Attorney General Jeff Sessions responded to Rep. Sheila Jackson Lee’s (D-TX) rapid-fire questioning at his testimony before the House Judiciary Committee Tuesday as she pressed him on the sexual misconduct allegations lodged against the GOP nominee to succeed him.

“Do you believe these young women?” Jackson Lee asked Sessions after she confirmed if he believed in “this book, the Constitution of the United States.”

“I have no reason to doubt these young women,” the attorney general told the committee under oath as Rep. Jackson Lee waved black and white printouts of the accusers from behind the dais and cited Sessions’s history of trying to prosecute child molester and abusers.

Sessions declined to answer as to Moore’s suitability to be seated if he were elected.
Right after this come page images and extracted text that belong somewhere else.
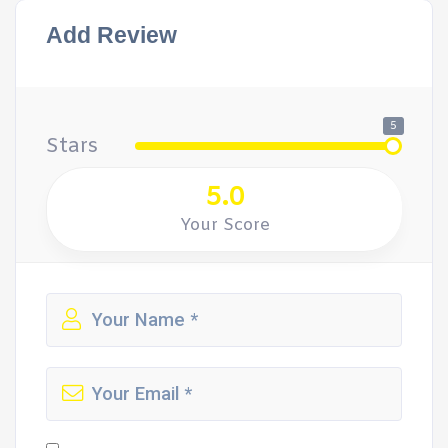
Add Review
5
Stars
5.0
Your Score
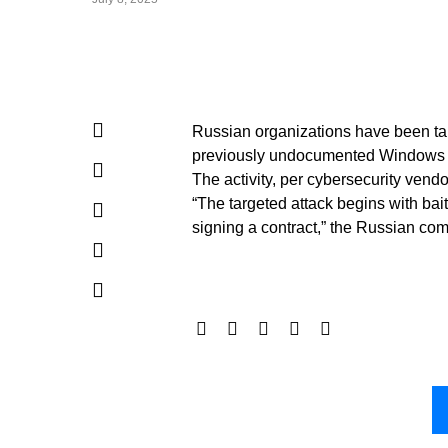
Russian organizations have been tar
previously undocumented Windows s
The activity, per cybersecurity vend
“The targeted attack begins with bait
signing a contract,” the Russian co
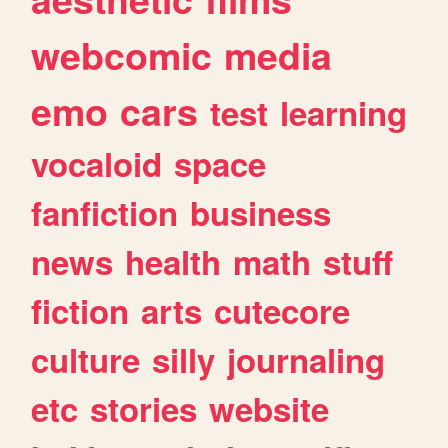
webcomic
media
emo
cars
test
learning
vocaloid
space
fanfiction
business
news
health
math
stuff
fiction
arts
cutecore
culture
silly
journaling
etc
stories
website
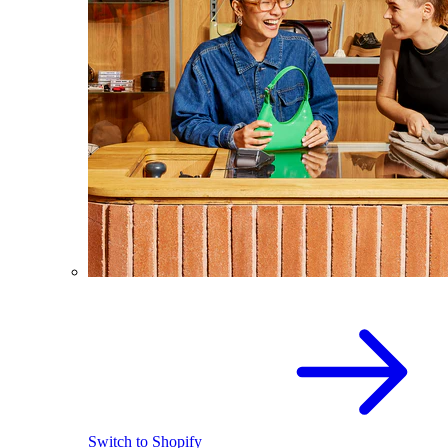
Switch to Shopify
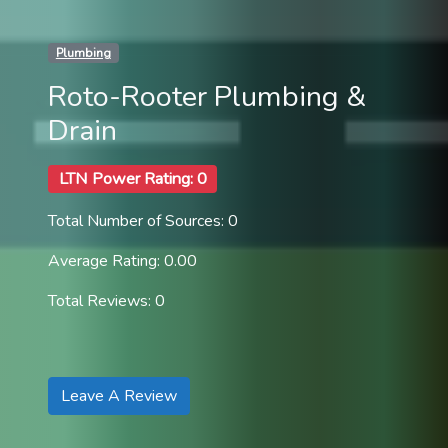
Plumbing
Roto-Rooter Plumbing &
Drain
LTN Power Rating: 0
Total Number of Sources: 0
Average Rating: 0.00
Total Reviews: 0
Leave A Review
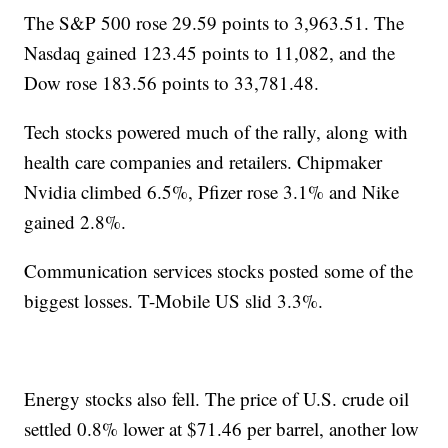
The S&P 500 rose 29.59 points to 3,963.51. The
Nasdaq gained 123.45 points to 11,082, and the
Dow rose 183.56 points to 33,781.48.
Tech stocks powered much of the rally, along with
health care companies and retailers. Chipmaker
Nvidia climbed 6.5%, Pfizer rose 3.1% and Nike
gained 2.8%.
Communication services stocks posted some of the
biggest losses. T-Mobile US slid 3.3%.
Energy stocks also fell. The price of U.S. crude oil
settled 0.8% lower at $71.46 per barrel, another low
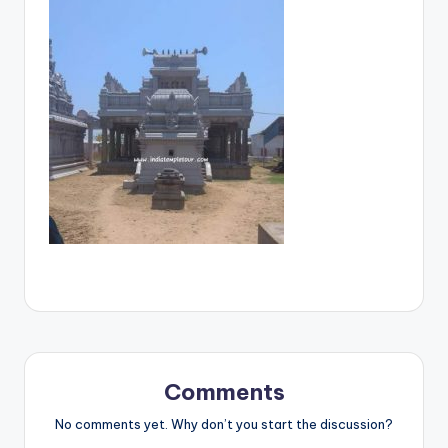
Comments
No comments yet. Why don’t you start the discussion?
He cited DOJ ethics officials who, “Advised me that the attorney general should not be involved in this campaign.”

Despite the fact the statute of limitations has long since run for any of the conduct so far alleged, Jackson Lee repeatedly pressed Sessions on whether he would initiate a Department of Justice inquiry into Moore’s alleged conduct. “We will evaluate every case, this would normally be a state case,” was Sessions’s response

Two women have now come forward to say Judge Roy Moore touched them in a sexual manner while they were teenagers in the 1970s. One, Leigh Corfman, claims the touching took place while she was 14, under the age of consent. Another, Beverly Young Nelson, was 16 when she claims Moore tried to force himself on her. Three other women were of-age but still teenagers when they say Moore took them out on dates.

Moore and his campaign have repeatedly denied any sexual misconduct and point to political motives in the woman coming forward nearly four decades on.

After he had answered about Moore, Rep. Jackson Lee continued peppering Sessions with questions on topics ranging from the DOJ’s report on “Black Identity Extremists,” to his testimony on Russian contacts, which he refused to reverse himself on. She also called “law and order” policies “discredited” and “Nixon-era.”